As at the date of this notice, the executive directors of the Company are Mr. Liu Qin, Mr. Wang Shuhai and Mr. Tang Qi; the non-executive directors of the Company are Mr. Li Hang, Mr. Wang Lijun and Ms. Wang Xiaoling; and the independent non-executive directors of the Company are Mr. Wang Yunmin, Mr. Liew Fui Kiang and Ms. Zhao Feng.

— II-1 —

NOTICE OF 2023 SECOND H SHARES CLASS MEETING

APPENDIX II

Notes:

  1. All holders of H Shares whose names appear on the H Shares register of members of the Company on 1 September 2023 are entitled to attend the H Shares Class Meeting and should bring along their identity cards or passports when attending the H Shares Class Meeting. Holders of the Company’s H Shares should note that the H Shares register of members of the Company will be closed from Tuesday, 29 August 2023 to Friday, 1 September 2023 (both days inclusive). All transfer documents accompanied by the relevant share certificates must be lodged with the Company’s H share registrar, Tricor Investor Services Limited at 17/F, Far East Finance Centre, 16 Harcourt Road, Hong Kong no later than 4:30 p.m. on Monday, 28 August 2023.
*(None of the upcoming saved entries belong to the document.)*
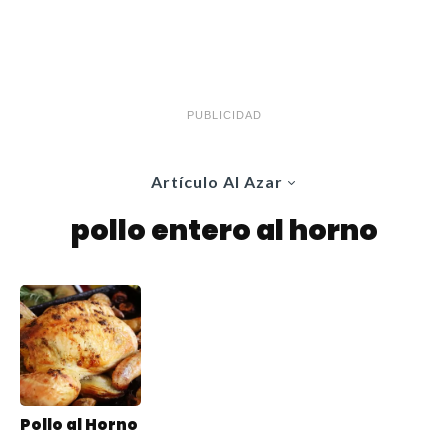
PUBLICIDAD
Artículo Al Azar
pollo entero al horno
Pollo al Horno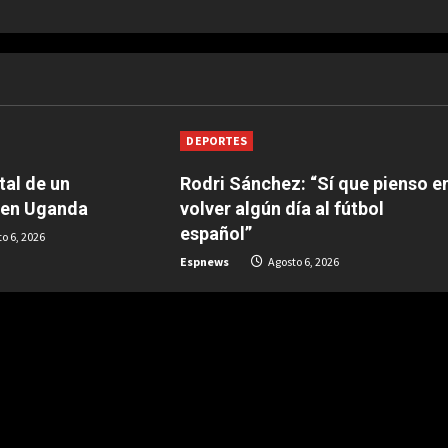
DEPORTES
tal de un
Rodri Sánchez: “Sí que pienso e
l en Uganda
volver algún día al fútbol
español”
o 6, 2026
Espnews
Agosto 6, 2026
  2. Any shareholder entitled to attend and vote at the H Shares Class Meeting is entitled to appoint a proxy or more proxies (who need not be a shareholder of the Company) to attend the H Shares Class Meeting and vote thereat in his stead. For any shareholder who appoints more than one proxy, the voting right can only be exercised by his/her proxies on a poll.
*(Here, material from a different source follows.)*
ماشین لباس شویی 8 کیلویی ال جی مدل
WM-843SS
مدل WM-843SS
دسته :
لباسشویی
  3. Any shareholder who intends to appoint a proxy to attend the H Shares Class Meeting shall put it in writing, with the proxy form to be signed by the appointor or his attorney duly authorized in writing. If the appointor is a corporation, the proxy form must be affixed with its common seal, or signed by any of its directors or attorney duly authorized in writing. If the proxy form is signed by an attorney authorized by the appointor, the power of attorney or other authorization documents must be notarially certified. The notarially certified power of attorney or other authorization documents together with the proxy form must be delivered to the Company’s H share registrar, Tricor Investor Services Limited at 17/F, Far East Finance Centre, 16 Harcourt Road, Hong Kong (for H shareholders only) not later than 24 hours before the time appointed for the holding of the EGM (i.e. before 10:00 a.m. on Thursday, 31 August 2023). Completion and return of the proxy form will not affect the rights of the shareholders to attend and vote at the H Shares Class Meeting in person.

  4. Proxies of holders of the Company’s H Shares shall bring along the proxy form, instrument(s) for appointing a proxy (if applicable) and the proxies’ identity cards or passports to attend the H Shares Class Meeting.
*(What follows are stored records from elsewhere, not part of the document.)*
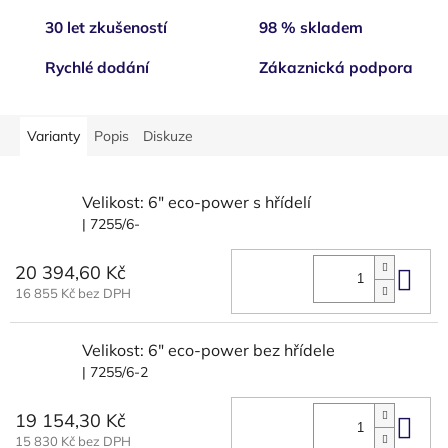
30 let zkušeností
98 % skladem
Rychlé dodání
Zákaznická podpora
Varianty
Popis
Diskuze
Velikost: 6" eco-power s hřídelí
| 7255/6-
20 394,60 Kč
Do 
16 855 Kč bez DPH
Velikost: 6" eco-power bez hřídele
| 7255/6-2
19 154,30 Kč
Do 
15 830 Kč bez DPH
  5. According to Article 108 of the Articles of Association, an ordinary resolution shall be passed by more than half of the votes cast by the shareholders (including proxies) present at the general meeting, while a special resolution shall be passed by more than two-thirds of the votes cast by the shareholders (including proxies) present at the general meeting.

  6. Directors, supervisors and senior management of the Company and the witnessing lawyers and other relevant personnel employed by the Company will attend the H Shares Class Meeting.